Presentation on theme: "Questioning Strategies to Improve Skill and Concept Development K-12 D. Brown & K. Kopp August 5, 2009 CCSB Motto 2009-2010: Leading and Teaching with."— Presentation transcript:
Questioning Strategies to Improve Skill and Concept Development K-12 D. Brown & K. Kopp August 5, 2009 CCSB Motto : Leading and Teaching with Intentionality
These strategies can be used throughout instruction. These strategies are best for practice or reinforcement of instruction. HEQ should be used about 10 to 25 minutes daily. These strategies help students learn to think critically about what they read. The questioning strategy is systematic.
Engaging students in questioning: Assesses students current understanding of subject matter Creates new learning moments Improves teacher understanding of how students think Engages reluctant learners
1. A critical thinking skill is a mental act. Critical thinkers are active and not passive. 2. A critical thinking skill is a critical or important mental act. 3. Critical thinking skills can be taught, and instruction that builds and reinforces critical thinking is imperative. 4. Critical thinking skills are able to be generalized across all content areas.
Write out these three numbers on a sheet of paper: One thousand eight hundred sixty-one One thousand seven hundred seventy-six One thousand nine hundred forty-one
Answer these questions. What do you notice about the numbers? Are the numbers just quantities or something else? How are they the same or different? What do they all have in common? Are they in any particular order? What is the theme of this content?
We use our critical thinking skills to construct concepts that tie together pieces of content. The more developed the level of critical thinking skills, the greater the understanding of the content of school instruction. Critical Thinking Skills Concepts Wars American Wars History Dates 1776 Content Triangle of the Three Cs
Example: For the figure below, a good broadly- scoped question would simply be: What do you see here? Scope The question should be phrased in such a way as to allow for the broadest set of possible answers. Maintain broad scope in your initial questions. Narrow your scope as the questioning continues. Intentionality The answers you intend to hear back from students should have the characteristics of being (1) specific; (2) justified; and (3) complete. A D CB You should continue questioning until students match your intentionality and can label all 5 triangles. Triangle ABE Triangle CDE Triangle BCE Triangle ABC Triangle BCD E
1. Students come to school with the need to learn, and when they are in school, they do not have the right not to learn. Ensure involuntary questioning of each and every student 2. Students are undertrained not under- brained; they are dormant but not dead! Try to ask each student an equal range of questions (quantity) and, initially, questions of similar difficulty (quality). Remember to choose your question, then choose your student.
We must learn to use intensive questioning, not just occasional questioning. Ask only questions during the session and refrain from explaining, telling, hinting, and using other non-questioning strategies. Question, question, question – ask only questions. 4. We must follow a question-response- question (Q-R-Q) pattern in our questioning of students Have students justify all responses.

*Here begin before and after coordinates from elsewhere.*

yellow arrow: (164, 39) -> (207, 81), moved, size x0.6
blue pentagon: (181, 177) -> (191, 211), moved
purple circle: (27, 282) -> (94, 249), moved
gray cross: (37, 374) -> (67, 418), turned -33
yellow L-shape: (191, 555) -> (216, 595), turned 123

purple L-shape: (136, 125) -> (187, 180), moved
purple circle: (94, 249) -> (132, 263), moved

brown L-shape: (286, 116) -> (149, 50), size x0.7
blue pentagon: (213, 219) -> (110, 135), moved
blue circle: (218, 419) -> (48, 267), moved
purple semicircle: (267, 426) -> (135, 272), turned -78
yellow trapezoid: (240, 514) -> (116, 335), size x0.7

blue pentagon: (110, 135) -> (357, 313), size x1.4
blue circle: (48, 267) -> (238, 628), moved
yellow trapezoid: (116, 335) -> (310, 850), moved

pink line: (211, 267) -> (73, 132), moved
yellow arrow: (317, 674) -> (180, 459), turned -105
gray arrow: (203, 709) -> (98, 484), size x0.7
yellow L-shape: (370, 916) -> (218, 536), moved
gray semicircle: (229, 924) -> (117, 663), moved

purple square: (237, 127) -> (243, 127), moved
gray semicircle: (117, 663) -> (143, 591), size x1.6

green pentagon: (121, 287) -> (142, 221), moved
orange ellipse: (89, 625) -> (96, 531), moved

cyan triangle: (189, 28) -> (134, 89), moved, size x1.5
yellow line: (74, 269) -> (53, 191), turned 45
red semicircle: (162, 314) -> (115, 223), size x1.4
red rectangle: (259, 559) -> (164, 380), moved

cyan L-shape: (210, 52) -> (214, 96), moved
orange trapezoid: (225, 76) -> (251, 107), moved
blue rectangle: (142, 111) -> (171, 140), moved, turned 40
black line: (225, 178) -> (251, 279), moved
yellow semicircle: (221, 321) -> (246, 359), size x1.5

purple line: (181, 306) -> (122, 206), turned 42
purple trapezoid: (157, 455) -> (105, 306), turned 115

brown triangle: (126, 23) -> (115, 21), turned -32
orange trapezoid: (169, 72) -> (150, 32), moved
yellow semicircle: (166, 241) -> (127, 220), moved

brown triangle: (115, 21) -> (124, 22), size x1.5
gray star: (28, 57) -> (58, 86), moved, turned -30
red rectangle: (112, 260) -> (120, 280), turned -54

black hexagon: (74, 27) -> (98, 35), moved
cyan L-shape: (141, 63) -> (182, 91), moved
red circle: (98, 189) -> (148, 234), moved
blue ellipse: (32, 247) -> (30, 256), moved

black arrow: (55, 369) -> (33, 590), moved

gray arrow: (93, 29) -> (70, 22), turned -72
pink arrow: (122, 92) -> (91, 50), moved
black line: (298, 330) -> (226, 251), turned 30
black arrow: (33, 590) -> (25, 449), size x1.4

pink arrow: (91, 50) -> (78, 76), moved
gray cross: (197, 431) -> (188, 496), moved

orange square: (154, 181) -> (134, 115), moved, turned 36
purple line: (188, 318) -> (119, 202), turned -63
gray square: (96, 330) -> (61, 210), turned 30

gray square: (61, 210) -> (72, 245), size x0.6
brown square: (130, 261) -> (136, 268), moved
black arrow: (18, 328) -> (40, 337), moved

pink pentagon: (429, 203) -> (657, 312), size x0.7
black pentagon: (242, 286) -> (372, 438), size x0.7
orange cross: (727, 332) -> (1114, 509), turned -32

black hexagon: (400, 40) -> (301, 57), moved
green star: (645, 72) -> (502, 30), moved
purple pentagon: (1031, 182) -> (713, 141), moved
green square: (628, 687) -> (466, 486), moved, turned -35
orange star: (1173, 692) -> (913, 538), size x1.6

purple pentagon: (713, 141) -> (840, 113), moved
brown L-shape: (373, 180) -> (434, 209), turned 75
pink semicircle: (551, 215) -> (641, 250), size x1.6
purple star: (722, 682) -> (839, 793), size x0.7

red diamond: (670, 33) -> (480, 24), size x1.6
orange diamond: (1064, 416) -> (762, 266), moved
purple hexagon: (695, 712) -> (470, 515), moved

We must try to keep our questions positive but not pushy. Never ask negative questions. Be positive or neutral. 6. We do not ask questions that promote random trial and error behavior. Do not ask questions that encourage guessing. 7. We must act to discourage the use of I dont know as a way for students to avoid classroom participation. If a student says I dont know, follow up immediately with one to three additional questions to the same student.
(Refer to The Most Intelligent Person)
Read the information related to your HEQ Step. Define the Step and explain why it is important to the HEQ process. Give examples of verb stems. Review the sample questions from the Power Point and book. Include any additional questions you thought of. Include any other information everyone should know.
Step 1: Label, Identify, Find What facts do you observe? What can you tell me as you look at the page? What are the most relevant facts? How do you know? What is the key information? What do you see?
Step 2: Connect, Compare, Contrast, Infer What is connected? What is implied? What should connect but doesnt? What is disconnected? How is A alike/different from B? How are A and B like C and D? What is the relationship? What do you know about A? What is the moral of this story? How do you know what the graph will look like from the given information? Where in everyday life might you use this type of graph?
Step 3: Sequence, Classify, Integrate, Pre- summarize What is this paragraph about, overall? What are the main points? Put the information given in order. What is the sequence of events? What is the trend? How would you classify this information? Give a brief summary of the information. Outline the process so far. What do all the separate points have in common?
Step 4: Decode, Interpret (questions) What is the question asking, and why? How can we use the information given to solve the problem? What does the author want us to do, in your own words? What are we solving? Where do you see that in the question? Tell me more.
Step 5: Encode, Answer (questions) What is your answer, and why? What did you come up with, and how? What evidence supports your answer? How did you get that? Which answer best answers the question? How do you know A is not the answer?
Step 6: Apply, Predict How would you apply this? If we were to change A, how would this affect B? What if A never happened? How does the solution to this problem relate to another problem? Where do we see this in our own lives?
Step 7: Summarize, Conclude What did you learn today? Summarize todays lesson. What do you remember from this lesson? Walk us through the entire process from beginning to end. How did we meet our goals today?